_WHAT IS BEING ASKED_.
Look through the data below for the line with "Established in 1915, the", and transcribe it exactly together with each line after it up to and including the line with "features. The diverse elevation ranges". Give nothing else.

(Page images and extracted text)
=== Begin Enclosure ===

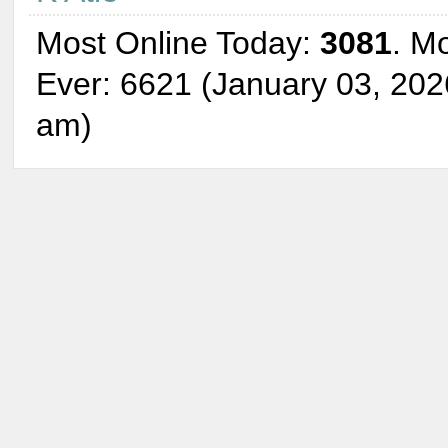
Most Online Today:
3081
. M
Ever: 6621 (January 03, 202
am)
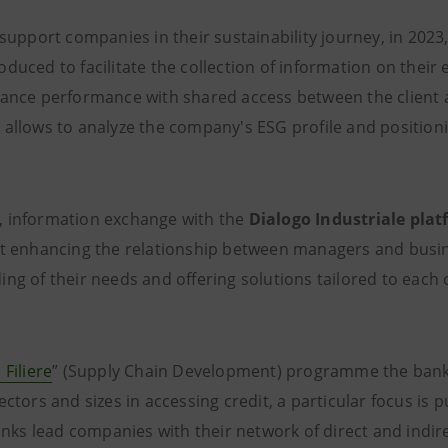
 support companies in their sustainability journey, in 2023
oduced to facilitate the collection of information on their
nance performance with shared access between the client 
 allows to analyze the company's ESG profile and positio
 information exchange with the
Dialogo Industriale pla
at enhancing the relationship between managers and busin
ing of their needs and offering solutions tailored to eac
 Filiere
” (Supply Chain Development) programme the ban
ectors and sizes in accessing credit, a particular focus is p
links lead companies with their network of direct and indir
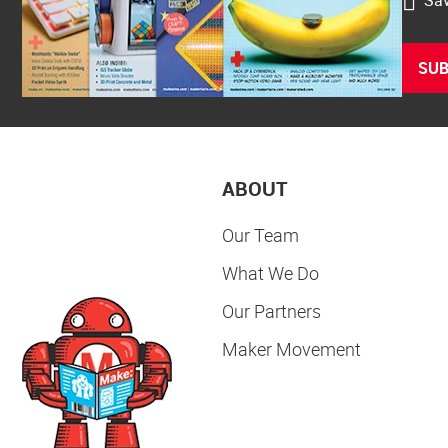
SUB
ABOUT
Our Team
What We Do
Our Partners
Maker Movement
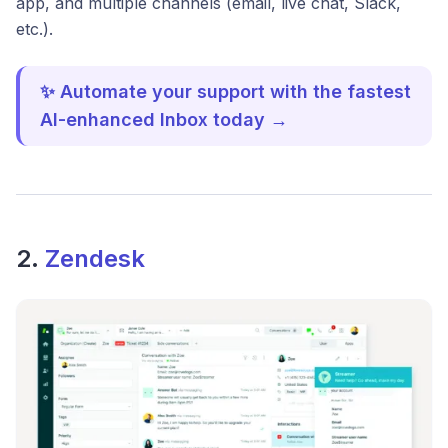
app, and multiple channels (email, live chat, Slack,
etc.).
✨ Automate your support with the fastest
AI-enhanced Inbox today →
2.
Zendesk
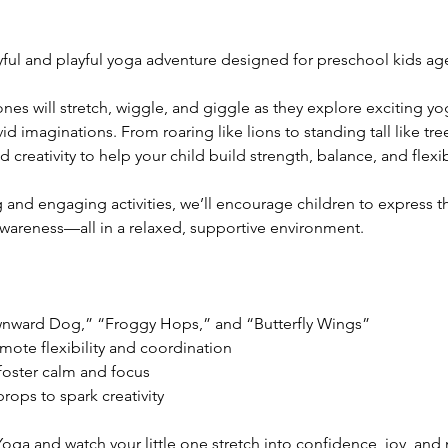
ful and playful yoga adventure designed for preschool kids age
tle ones will stretch, wiggle, and giggle as they explore exciting 
ivid imaginations. From roaring like lions to standing tall like t
reativity to help your child build strength, balance, and flexibi
 and engaging activities, we’ll encourage children to express t
wareness—all in a relaxed, supportive environment.
ownward Dog,” “Froggy Hops,” and “Butterfly Wings”
mote flexibility and coordination
foster calm and focus
ops to spark creativity
oga and watch your little one stretch into confidence, joy, and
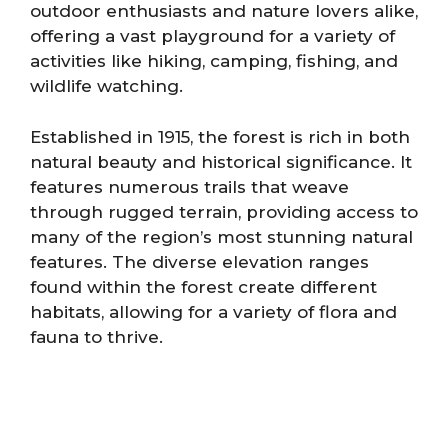
outdoor enthusiasts and nature lovers alike,
offering a vast playground for a variety of
activities like hiking, camping, fishing, and
wildlife watching.
Established in 1915, the forest is rich in both
natural beauty and historical significance. It
features numerous trails that weave
through rugged terrain, providing access to
many of the region’s most stunning natural
features. The diverse elevation ranges
found within the forest create different
habitats, allowing for a variety of flora and
fauna to thrive.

=== End Enclosure ===

_ANSWER SECTION_.
Established in 1915, the forest is rich in both
natural beauty and historical significance. It
features numerous trails that weave
through rugged terrain, providing access to
many of the region’s most stunning natural
features. The diverse elevation ranges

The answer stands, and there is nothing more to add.